__Description of the task__
Lift every line from the entries that includes the word "рекламы".

[Collected data]
* * * * * * *

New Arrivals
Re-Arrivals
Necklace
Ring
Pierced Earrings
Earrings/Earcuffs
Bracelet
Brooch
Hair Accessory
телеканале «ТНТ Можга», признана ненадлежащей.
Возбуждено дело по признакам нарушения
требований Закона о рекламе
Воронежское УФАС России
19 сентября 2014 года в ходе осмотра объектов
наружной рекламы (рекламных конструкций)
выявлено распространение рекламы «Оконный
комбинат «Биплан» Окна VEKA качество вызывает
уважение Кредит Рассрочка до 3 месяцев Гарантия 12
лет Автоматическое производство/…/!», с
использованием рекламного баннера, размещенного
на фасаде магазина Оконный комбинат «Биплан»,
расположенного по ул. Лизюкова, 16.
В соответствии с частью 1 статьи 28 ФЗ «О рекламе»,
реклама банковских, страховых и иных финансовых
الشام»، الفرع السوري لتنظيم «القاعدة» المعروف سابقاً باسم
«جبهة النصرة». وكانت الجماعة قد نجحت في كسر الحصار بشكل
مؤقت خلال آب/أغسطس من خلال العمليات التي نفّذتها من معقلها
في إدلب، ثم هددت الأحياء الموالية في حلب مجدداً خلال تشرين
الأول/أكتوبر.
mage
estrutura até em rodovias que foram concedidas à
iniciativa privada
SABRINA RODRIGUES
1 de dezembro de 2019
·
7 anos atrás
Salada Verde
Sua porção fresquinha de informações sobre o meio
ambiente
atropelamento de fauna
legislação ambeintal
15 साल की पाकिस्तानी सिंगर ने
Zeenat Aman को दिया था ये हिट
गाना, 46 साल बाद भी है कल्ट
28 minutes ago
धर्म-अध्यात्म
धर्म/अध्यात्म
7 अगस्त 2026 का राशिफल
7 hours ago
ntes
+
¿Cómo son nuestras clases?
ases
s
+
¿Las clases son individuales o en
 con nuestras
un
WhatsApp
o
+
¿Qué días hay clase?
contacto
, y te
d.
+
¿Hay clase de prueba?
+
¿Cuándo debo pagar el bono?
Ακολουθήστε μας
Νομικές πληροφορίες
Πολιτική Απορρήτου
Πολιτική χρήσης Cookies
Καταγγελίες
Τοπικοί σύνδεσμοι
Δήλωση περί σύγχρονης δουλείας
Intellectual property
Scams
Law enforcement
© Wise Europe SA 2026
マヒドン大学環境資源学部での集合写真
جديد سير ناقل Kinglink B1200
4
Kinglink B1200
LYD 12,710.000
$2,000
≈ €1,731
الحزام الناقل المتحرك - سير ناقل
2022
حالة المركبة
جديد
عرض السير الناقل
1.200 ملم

* * * * * * *

__Exercise solution__
наружной рекламы (рекламных конструкций)
выявлено распространение рекламы «Оконный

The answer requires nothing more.